The four rotary selectors aren't decoration — Gran Turismo recognises them natively for differential braking, traction control, fuel mapping and torque management, the four settings you actually adjust mid-race. Turning brake bias with a physical dial while holding a line through 130R is the kind of interaction that makes returning to button menus feel primitive. The included T3PA-GT II pedal set is the familiar three-pedal starting point, and the base accepts the TH8A shifter, TSS handbrake and T-LCM pedals — plus the full add-on rim catalogue via quick release.

The honest paragraph

Here is the T-GT II's problem, stated plainly: it's a belt-drive wheel at a direct-drive price. AED 2,000+ now buys genuine direct drive, and on raw feel — peak force, ultimate detail — direct drive wins; our own T818 out-scores it there. The T-GT II's case rests entirely on what it does that direct drive doesn't: the Polyphony-exclusive depth effects, the GT-native controls, the PS5 licence, the turnkey completeness (pedals included, no rim to buy). Inside Gran Turismo, that case holds. Outside it, the value score of 6.9 is us telling you the truth.

Who should buy it — and who shouldn't

Buy the T-GT II if…

  • Gran Turismo is your discipline and you want its definitive wheel
  • You race PS5 competitively and need effects computed on-wheel, not in-game
  • You want flagship performance with pedals in the box — no extra purchases
  • Long training sessions demand automotive-grade internals

Skip it if…

  • You spread time across many sims — the T300 gives most of this for half
  • You're PC-only — the T818's direct drive is the better flagship there
  • Value-per-dirham is the deciding metric (see: 6.9)
  • You're new to wheels — start at T248/T300 and grow into this tier

Where to buy in the UAE & KSA

Prices are indicative ranges from our last check — the retailer page is always the source of truth. We earn a disclosed commission on these links at no extra cost to you.

FAQ

What makes the T-GT II special for Gran Turismo?

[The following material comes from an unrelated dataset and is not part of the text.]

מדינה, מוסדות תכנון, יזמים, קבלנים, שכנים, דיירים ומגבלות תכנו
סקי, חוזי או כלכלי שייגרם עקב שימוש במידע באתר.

It was co-developed with Polyphony Digital: its T-DFB depth feedback renders effects GT7 sends that other wheels can’t express — tyre adherence, mass transfer, road texture — and its four rotary selectors map natively to GT’s differential, traction, fuel and torque settings.

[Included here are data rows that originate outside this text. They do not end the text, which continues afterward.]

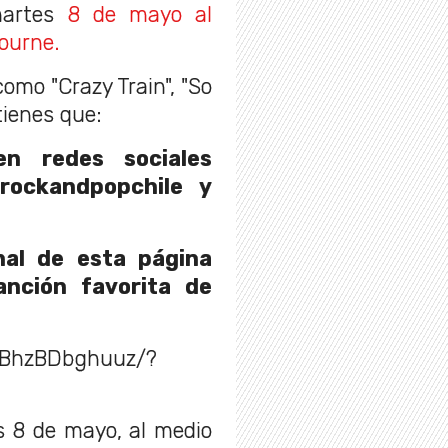
artes
8 de mayo al
ourne.
como "Crazy Train", "So
 tienes que:
n redes sociales
ockandpopchile y
nal de esta página
nción favorita de
/BhzBDbghuuz/?
s 8 de mayo, al medio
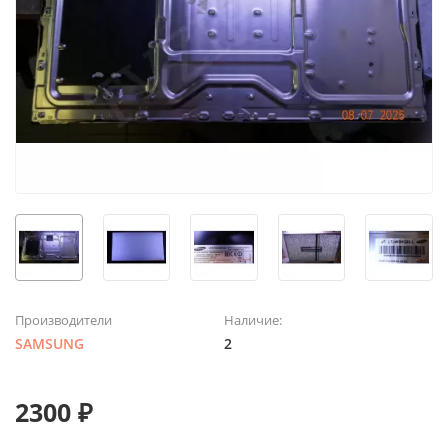
Производители
Наличие:
SAMSUNG
2
2300 ₽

Does the T-GT II work on PC?

Yes — alongside its PS5/PS4 licence it runs on PC with full driver support. But on PC-only budgets this money is better spent on the direct-drive T818.

Is it stronger than the T300?

Meaningfully: 40 watts vs ~25, with a 400 W peak power supply behind it. It’s not just louder force — the T-RTF processor computes effects in real time on the wheel, so response stays sharp in every title.

T-GT II or T818?

Different answers to different questions. GT7 on PS5: T-GT II — the T818 doesn’t speak PlayStation. Maximum raw feel on PC: T818’s direct drive wins. Both are flagships; your platform decides.

Why is the value score only 6.9?

Because AED 2,000+ overlaps direct-drive territory, and outside Gran Turismo the T-GT II’s unique features matter less. Inside GT7 the price is defensible; as a general-purpose wheel it isn’t the efficient spend.